2026-07-16

Content Standards

Cluster

Notation

Standard

C. Solve systems of equations.

M.A.REI.C.6 (F2Y)

Solve systems of linear equations exactly and approximately, focusing on pairs of linear equations in two variables.

M.A.REI.C.7 (F2Y)

Solve a system of two linear equations in two variables algebraically and graphically. (Systems involving a quadratic equation will be introduced later.)

Winter Trip

Imagine you are planning a winter trip to Door County or Wisconsin Dells. You need to rent a cabin. You find two different rental properties on Airbnb:

  • Cabin A (Dells): Charges a flat cleaning fee of $30, plus $10 per night.

  • Cabin B (Door County): Charges no upfront fee, but costs $20 per night.


Winter Trip

  • Cabin A (Dells): Charges a flat cleaning fee of $30, plus $10 per night.
  • Cabin B (Door County): Charges no upfront fee, but costs $20 per night.

1. If we plan to stay for 1 night which option is cheaper?

  • Cabin A: 1 night = $40
  • Cabin B: 1 night = $20

2. Suppose we want to figure out the number of nights in which both cabins cost the exact same amount?

We can solve this using a System of Linear Equations.

Systems of Linear Equations

A system of linear equations is a collection of two or more linear equations sharing the same variables.

Depending on the equations, a linear system can have:

  • Exactly one solution: The lines intersect at one distinct point.
  • No solution: The lines are parallel and never intersect. This is an inconsistent system.
  • Infinitely many solutions: The equations describe the exact same line, so every point on that line works.

Systems of Equations, Define the Variables

Suppose we want to figure out the number of nights in which both cabins cost the exact same amount?

  • Cabin A (Dells): Charges a flat cleaning fee of $30, plus $10 per night.
  • Cabin B (Door County): Charges no upfront fee, but costs $20 per night.


Let \(x\) represent the number of nights, and let \(y\) represent the total cost in dollars.


  • Cabin A: \(y = 10x + 30\)
  • Cabin B: \(y = 20x\)

Systems of Equations, Solve using Substitution

At what point do both properties charge the exact same amount?
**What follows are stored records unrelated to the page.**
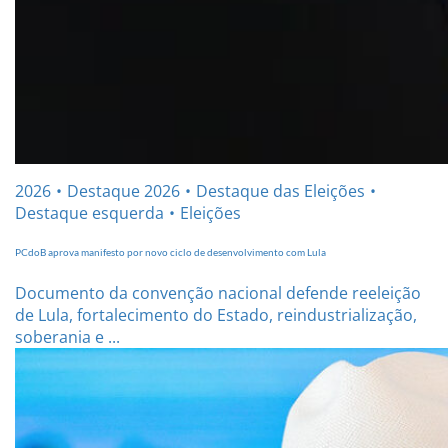
2026
Destaque 2026
Destaque das Eleições
Destaque esquerda
Eleições
PCdoB aprova manifesto por novo ciclo de desenvolvimento com Lula
Documento da convenção nacional defende reeleição
de Lula, fortalecimento do Estado, reindustrialização,
soberania e ...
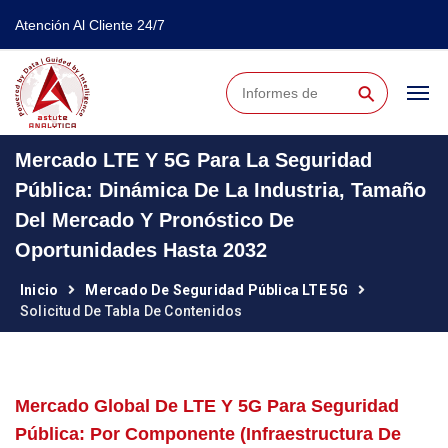
Atención Al Cliente 24/7
⚲
Mercado LTE Y 5G Para La Seguridad
Pública: Dinámica De La Industria, Tamaño
Del Mercado Y Pronóstico De
Oportunidades Hasta 2032
Inicio
Mercado De Seguridad Pública LTE 5G
Solicitud De Tabla De Contenidos
Mercado Global De LTE Y 5G Para Seguridad
Pública: Por Componente (infraestructura De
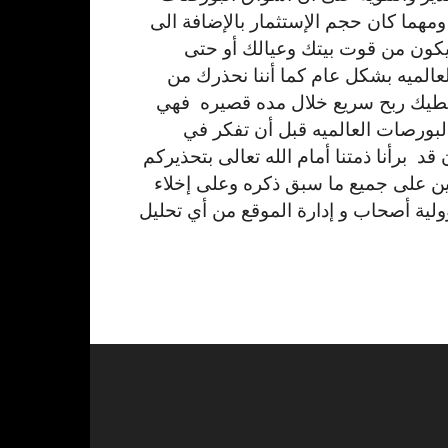
ومهما كان حجم الإستثمار بالإضافة الى
 يكون من قوت بيتك وعيالك أو حتى
لميه بشكل عام كما أننا نحذرك من
تعطيك ربح سريع خلال مده قصيره فهي
ورصات العالميه قبل أن تفكر في
 برأنا ذمتنا أمام الله تعالى بتحذيركم
ن على جميع ما سبق ذكره وعلى إخلاء
لية أصحاب و إدارة الموقع من أي تحليل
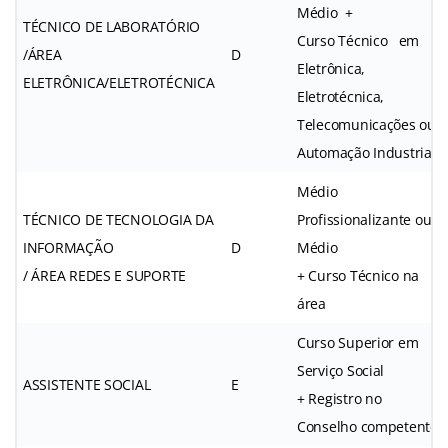
Médio +
TÉCNICO DE LABORATÓRIO
Curso Técnico em
/ÁREA
D
Eletrônica,
ELETRÔNICA/ELETROTÉCNICA
Eletrotécnica,
Telecomunicações ou
Automação Industrial
Médio
TÉCNICO DE TECNOLOGIA DA
Profissionalizante ou
INFORMAÇÃO
D
Médio
/ ÁREA REDES E SUPORTE
+ Curso Técnico na
área
Curso Superior em
Serviço Social
ASSISTENTE SOCIAL
E
+ Registro no
Conselho competente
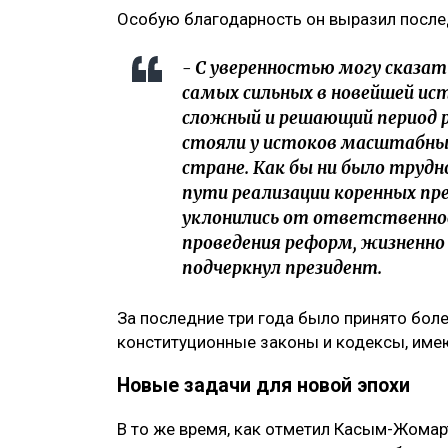
Особую благодарность он выразил после
- С уверенностью могу сказат
самых сильных в новейшей ис
сложный и решающий период р
стояли у истоков масштабных
стране. Как бы ни было трудн
пути реализации коренных пре
уклонились от ответственнос
проведения реформ, жизненно 
подчеркнул президент.
За последние три года было принято боле
конституционные законы и кодексы, име
Новые задачи для новой эпохи
В то же время, как отметил Касым-Жома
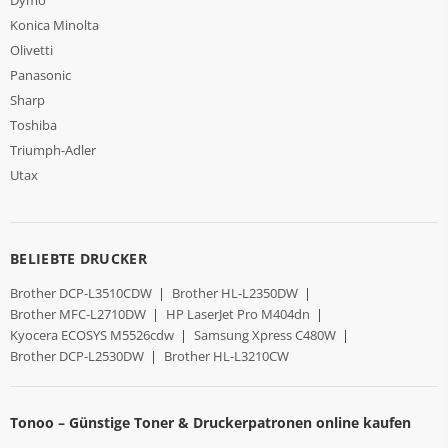
Konica Minolta
Olivetti
Panasonic
Sharp
Toshiba
Triumph-Adler
Utax
BELIEBTE DRUCKER
Brother DCP-L3510CDW
|
Brother HL-L2350DW
|
Brother MFC-L2710DW
|
HP LaserJet Pro M404dn
|
Kyocera ECOSYS M5526cdw
|
Samsung Xpress C480W
|
Brother DCP-L2530DW
|
Brother HL-L3210CW
Tonoo – Günstige Toner & Druckerpatronen online kaufen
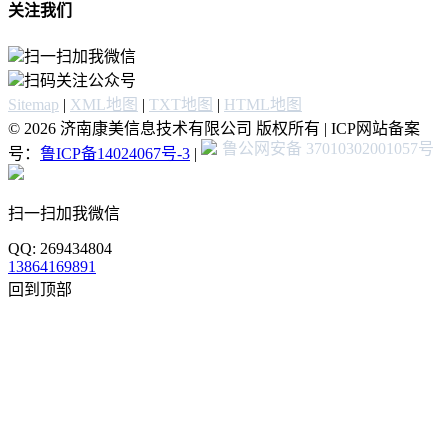
关注我们
扫一扫加我微信
扫码关注公众号
Sitemap
|
XML地图
|
TXT地图
|
HTML地图
© 2026 济南康美信息技术有限公司 版权所有 | ICP网站备案
鲁公网安备 37010302001057号
号：
鲁ICP备14024067号-3
|
扫一扫加我微信
QQ: 269434804
13864169891
回到顶部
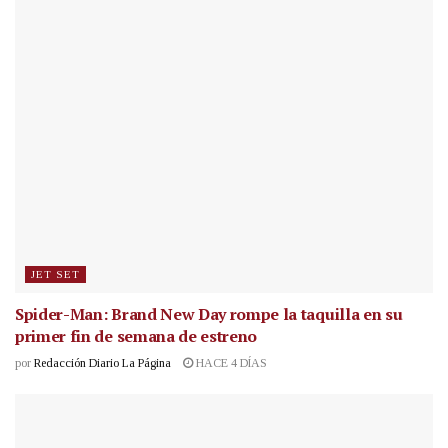
JET SET
Spider-Man: Brand New Day rompe la taquilla en su
primer fin de semana de estreno
por
Redacción Diario La Página
HACE 4 DÍAS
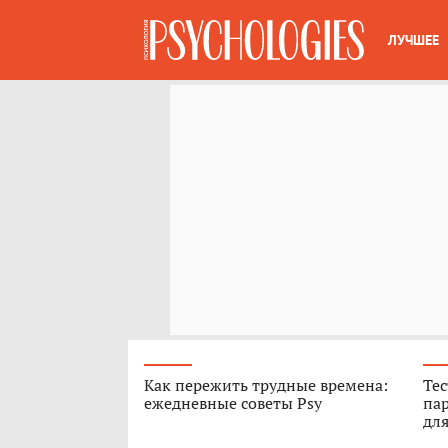
ЛУЧШЕЕ
Как пережить трудные времена:
Тес
ежедневные советы Psy
пар
для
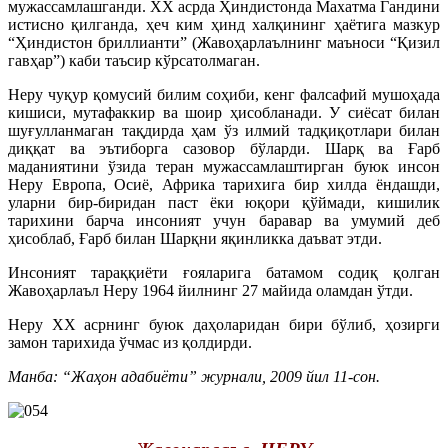
мужассамлашганди. XX асрда Ҳиндистонда Махатма Гандини
истисно қилганда, ҳеч ким ҳинд халқининг ҳаётига мазкур
“Ҳиндистон бриллианти” (Жавоҳарлаълнинг маъноси “Қизил
гавҳар”) каби таъсир кўрсатолмаган.
Неру чуқур қомусий билим соҳиби, кенг фалсафий мушоҳада
кишиси, мутафаккир ва шоир ҳисобланади. У сиёсат билан
шуғулланмаган тақдирда ҳам ўз илмий тадқиқотлари билан
диққат ва эътиборга сазовор бўларди. Шарқ ва Ғарб
маданиятини ўзида теран мужассамлаштирган буюк инсон
Неру Европа, Осиё, Африка тарихига бир хилда ёндашди,
уларни бир-биридан паст ёки юқори қўймади, кишилик
тарихини барча инсоният учун баравар ва умумий деб
ҳисоблаб, Ғарб билан Шарқни яқинликка даъват этди.
Инсоният тараққиёти ғояларига батамом содиқ қолган
Жавоҳарлаъл Неру 1964 йилнинг 27 майида оламдан ўтди.
Неру XX асрнинг буюк даҳоларидан бири бўлиб, ҳозирги
замон тарихида ўчмас из қолдирди.
Манба: “Жаҳон адабиёти” журнали, 2009 йил 11-сон.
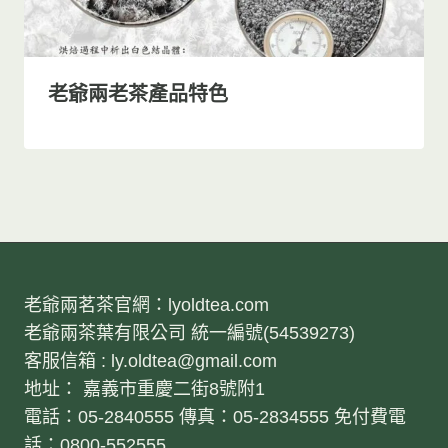
老爺兩老茶產品特色
老爺兩茗茶官網：lyoldtea.com
老爺兩茶葉有限公司 統一編號(54539273)
客服信箱 : ly.oldtea@gmail.com
地址： 嘉義市重慶二街8號附1
電話：05-2840555 傳真：05-2834555 免付費電
話：0800-552555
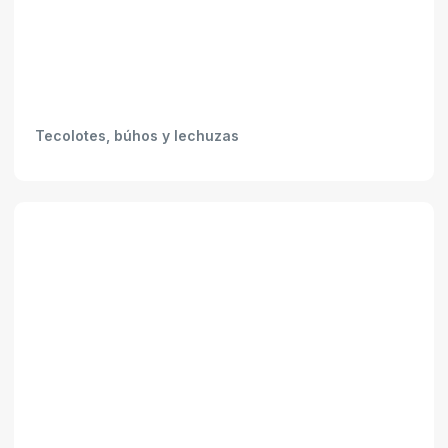
Tecolotes, búhos y lechuzas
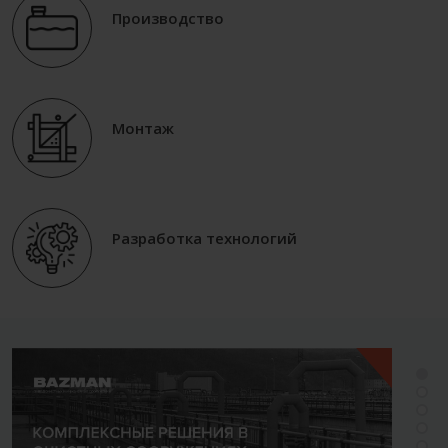
Производство
Монтаж
Разработка технологий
  • Cabin A: \(y = 10x + 30\)
  • Cabin B: \(y = 20x\)

Substitution Method:

\(10x + 30 = 20x\)

\(\Rightarrow\) \(30 = 20x - 10x\)

\(\Rightarrow\) \(30 = 10x\)

\(\Rightarrow\) \(\frac{30}{10} = x\)

\(\Rightarrow\) \(x = 3\)

Systems of Equations, Solving Graphically

https://www.desmos.com/calculator

Plot the two equations on a Cartesian coordinate plane in Desmos.

  • At what point do the lines intersect?

  • Use the graph to determine which of the properties is less expensive if we plan to stay 2 nights? 10 nights?